» **Work task**
Write out the full listing exactly as given, minus the images.
Records START
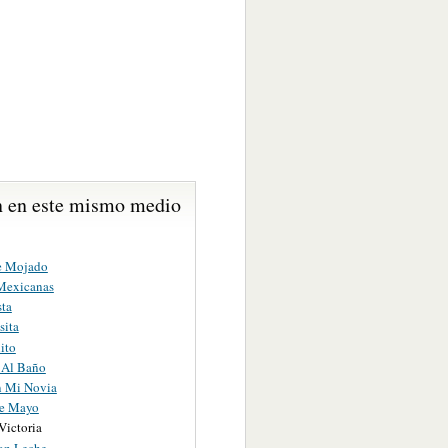
 en este mismo medio
e Mojado
Mexicanas
sta
sita
lito
 Al Baño
 Mi Novia
De Mayo
Victoria
on Leche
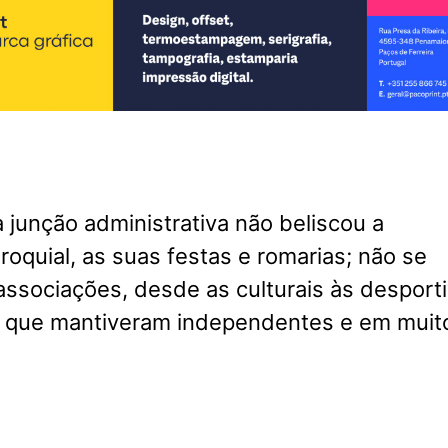
 junção administrativa não beliscou a
roquial, as suas festas e romarias; não se
ssociações, desde as culturais às desport
s, que mantiveram independentes e em muit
Records END
» **The completed task**
 en este mismo medio
e Mojado
Mexicanas
sta
sita
lito
 Al Baño
 Mi Novia
De Mayo
Victoria
on Leche
 junção administrativa não beliscou a
roquial, as suas festas e romarias; não se
ssociações, desde as culturais às desport
s, que mantiveram independentes e em muit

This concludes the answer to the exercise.